The predictive analytics process described uses the CRISP-DM process model is the most used and common data science process. The step-by-step analysis of the CRISP-DM focuses its attention on the different predictive models. In many cases, it will be the user, not the data scientist, who will carry out the deployment steps. He/she will test the model application for his/her business values (i.e., model hyperparameters). This means that the model should be generic enough for the adaptation to different business variables.

3.1 Rapidminer Automation Procedure

To test the most used predictive methods, the Rapidminer was used as a data science platform that allows data engineering, model building, and machine learning operation, among others. It allows the application of the CRISP-DM model. Therefore, it was used to do the prediction analyses and simulations for each of the ESIFs. This tool has a two-phase automation procedure: the TurboPrep for data preparation and the AutoModel, to test and simulate the different prediction models.

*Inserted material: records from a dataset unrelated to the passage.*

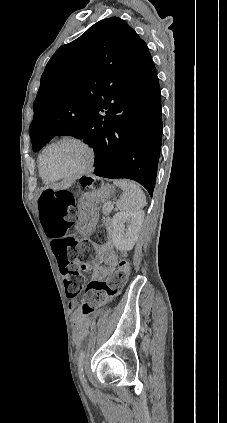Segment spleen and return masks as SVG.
<instances>
[{"instance_id": "3e777b00", "label": "spleen", "mask_w": 227, "mask_h": 423, "mask_svg": "<svg viewBox=\"0 0 227 423\" xmlns=\"http://www.w3.org/2000/svg\"><path fill=\"white\" fill-rule=\"evenodd\" d=\"M114 184L123 190V196L116 202L118 210L138 211L146 206V196L136 182L114 180Z\"/></svg>"}]
</instances>
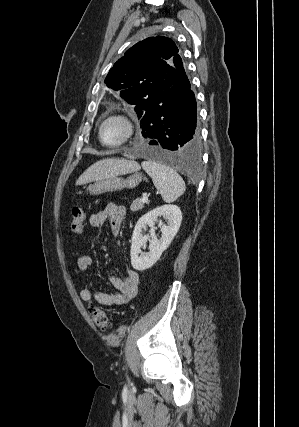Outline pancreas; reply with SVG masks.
Returning a JSON list of instances; mask_svg holds the SVG:
<instances>
[{"mask_svg":"<svg viewBox=\"0 0 299 427\" xmlns=\"http://www.w3.org/2000/svg\"><path fill=\"white\" fill-rule=\"evenodd\" d=\"M145 204H148V202H143L141 198H137L132 202L130 209L131 211L136 212L144 208Z\"/></svg>","mask_w":299,"mask_h":427,"instance_id":"pancreas-1","label":"pancreas"}]
</instances>
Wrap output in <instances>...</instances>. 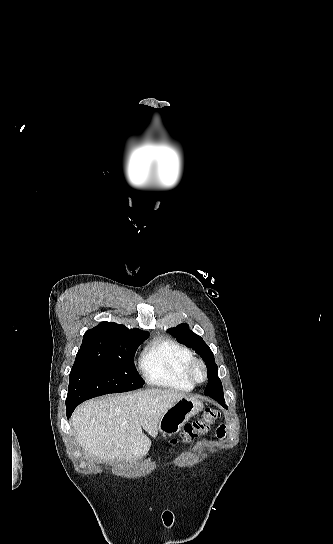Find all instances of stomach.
Segmentation results:
<instances>
[{"instance_id":"stomach-1","label":"stomach","mask_w":333,"mask_h":544,"mask_svg":"<svg viewBox=\"0 0 333 544\" xmlns=\"http://www.w3.org/2000/svg\"><path fill=\"white\" fill-rule=\"evenodd\" d=\"M203 408V403L194 398L184 397L175 402L159 421L157 431L164 436L178 433L185 423Z\"/></svg>"}]
</instances>
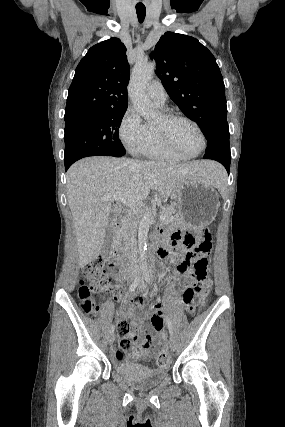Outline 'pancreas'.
<instances>
[{
    "label": "pancreas",
    "instance_id": "obj_1",
    "mask_svg": "<svg viewBox=\"0 0 285 427\" xmlns=\"http://www.w3.org/2000/svg\"><path fill=\"white\" fill-rule=\"evenodd\" d=\"M161 214H165L167 216L164 221L166 224H171L175 226L181 224V220L179 219L178 211L175 206L171 205L166 208H163Z\"/></svg>",
    "mask_w": 285,
    "mask_h": 427
}]
</instances>
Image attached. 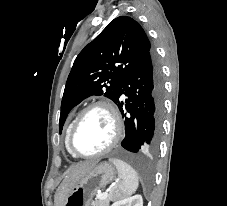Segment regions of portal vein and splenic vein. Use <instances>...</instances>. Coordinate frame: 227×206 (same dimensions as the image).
<instances>
[{
	"mask_svg": "<svg viewBox=\"0 0 227 206\" xmlns=\"http://www.w3.org/2000/svg\"><path fill=\"white\" fill-rule=\"evenodd\" d=\"M107 196H108V193H107V192L99 193V194H98V197H99L100 199H105Z\"/></svg>",
	"mask_w": 227,
	"mask_h": 206,
	"instance_id": "portal-vein-and-splenic-vein-1",
	"label": "portal vein and splenic vein"
}]
</instances>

For the first 3 phases of the CRISP-DM model, business understanding, data understanding, and data preparation were applied for each of the EU funds, i.e., ERDF, CF, ESF, EAFRD, and EMFF.

Then, after the dataset preparation, the prediction models are simulated and tested using the AutoModel, in order to fulfill all the process modeling phases.

4 Implementation Models

4.1 Data Preparation of EU Funds Using Rapidminer TurboPrep

The first step was to collect each dataset for each fund. The data source was directly obtained from the European Commission data center. The preparation was initiated by identifying every attribute and its meaning in the dataset. This corresponds to step two of the CRISP-DM model, as given below:

Ms—country initials.

Programme Title—program name.

TO_short—main program thematic objective.

National_Amount_planned—investment planned for each country.

Total_Amount_planned—investment planned with all the contributions.

Year—year id of the fund.

EU_co_financing—percentage of European financing over total investment.

Total_eligible_cost_decided_(selected)—total investment costs of all programs for each country.

Total_eligible_spending—after eligible costs, what was spent.

Reference Date—when the investment was available.

Some attributes were eliminated because of their redundancy, like the country’s name and the program’s acronym. After that, the metadata analysis table was obtained—see Fig. 1.

Fig. 1
A table depicts the retrieve prediction analysis (metadata) E U fund E R D F dataset for 2022 (output). It includes role, name, type, range, missing, and comment parts.

Source Author’s own elaboration

ERDF MetaData table.

From Fig. 2 it can be seen that a new attribute was created for this search, calculated by the difference between the total amount spent and the total amount planned. This attribute “Implemented—Planned 20,142,020” was defined for all the countries during all years between 2014 and 2020.

Fig. 2
A table depicts the E R D F dataset preparation with turbo prep. It includes the addition of new attributes by the difference between the total amount spent and the total amount planned.

Source Author’s own elaboration

ERDF data preparation with TurboPrep.

A summary of the distribution of the new variable can be shown in Fig. 3 and details on the statistics of central tendency are obtainable as well.

Fig. 3
A table depicts the implemented planned 20142020, including a summary and distribution.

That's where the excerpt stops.